The power of early investments has been confirmed once again with new findings on the children (now in their 20s) who participated in the Abecedarian Preschool Project in Chapel Hill, N.C. The study provided randomly selected children born to low-IQ, poorly educated, single mothers with up to eight years of infant and child development programming. To ensure a good comparison, the families of children in both the experimental and the control groups were provided with the full range of health and social supports. (Applied Developmental Science, Vol.6, No.1 2002).
The early results were impressive. The children in the experimental and control groups started out the same – all within the normal range on developmental tests at age 9 months. By age 3 there was a 30-point IQ difference between the two groups. Children who were born healthy were on the verge of mental retardation.
The story continues as the children entered elementary school. The experimental and control preschool groups were each split to test the impact of an after-school program. The school-age intervention was provided for half of each group for three more years.
Those who had not received the intensive preschool program benefited slightly from the school-age intervention (age 8 reading scores of 86 vs. 83). Those who received both the preschool and the school-age programs did the best (96 vs. 92). By age 15, the children who had not received the preschool program were four times more likely to have been placed in special education and almost twice as likely to have repeated a grade.
At age 21, those who were in the preschool program still had significantly higher scores on reading and math tests as young adults, had completed more years of education, were more likely to be in college and showed fewer teenage pregnancies than those in the control group. This is the first longitudinal study of preschool intervention that shows impacts on reading and math proficiency that last into adulthood. The researchers attribute the impact to the fact that the program started with infants.
Important study? Absolutely. Why share it in Youth Today? Because the effects of the school-age program were minimal. That program maintained the preschool benefits for reading, but was not by itself nearly as strong as the preschool intervention.
Every youth worker, teacher, parent and young person believes that children need early and sustained supports. The early foundation is critical, but we can’t expect kids to coast for 15 years because they got a good sendoff. Equally important, every one of us believes that young people who did not get great sendoffs can rally in the third quarter.
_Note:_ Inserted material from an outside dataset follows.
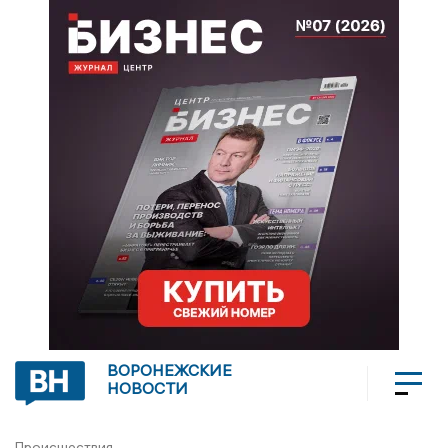
ВОРОНЕЖСКИЕ
НОВОСТИ
Происшествия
What we believe, however, has to be squared with what researchers report. When powerful studies like the Abecedarian project question the relative power of investments in supplemental K-3 programs, the arguments for investments in programs for adolescents get even tougher unless we tackle the elephant in the room – the K-12 educational system.
Supplemental supports can have long-term impacts. Results of the Quantum Opportunities Program and the High/Scope longitudinal study of under-performing disadvantaged youth (“Challenging the Potential,” 1992) found that an intensive immersion in a four-week residential program had a long-term impact on the educational outcomes of participants.
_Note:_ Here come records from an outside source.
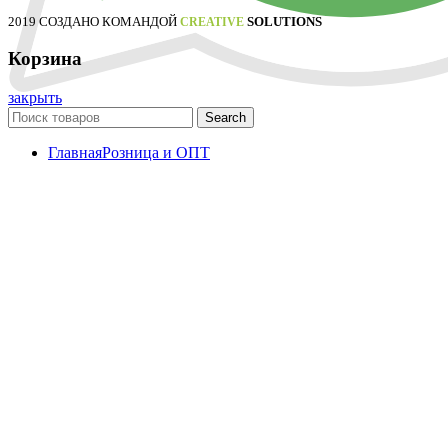
2019 СОЗДАНО КОМАНДОЙ
SOLUTIONS
CREATIVE
Корзина
закрыть
Search
Главная
Розница и ОПТ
The message I take away from the Abecedarian Project is this: Early intervention counts, but so does quality. The preschool project reached children in their critical early years with a high-quality, integrated set of educational and support services to the children and their parents. The school-age project got them later and for less time. But it also relinquished control of the educational experience to schools.
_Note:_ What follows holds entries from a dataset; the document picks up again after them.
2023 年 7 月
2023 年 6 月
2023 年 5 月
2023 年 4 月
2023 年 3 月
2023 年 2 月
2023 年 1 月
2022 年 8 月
Until we conduct longitudinal research on the middle and high school innovations that are retooling the provision of academic and social education from 8 a.m. to 8 p.m., we will not have the evidence we need to argue that powerful mid-course corrections are not only possible, but will have predictably positive outcomes. The recent report, “Community Programs to Promote Youth Development,” issued by the National Research Council (www.nap.edu) calls for more experimental research. We need to get behind this recommendation big time.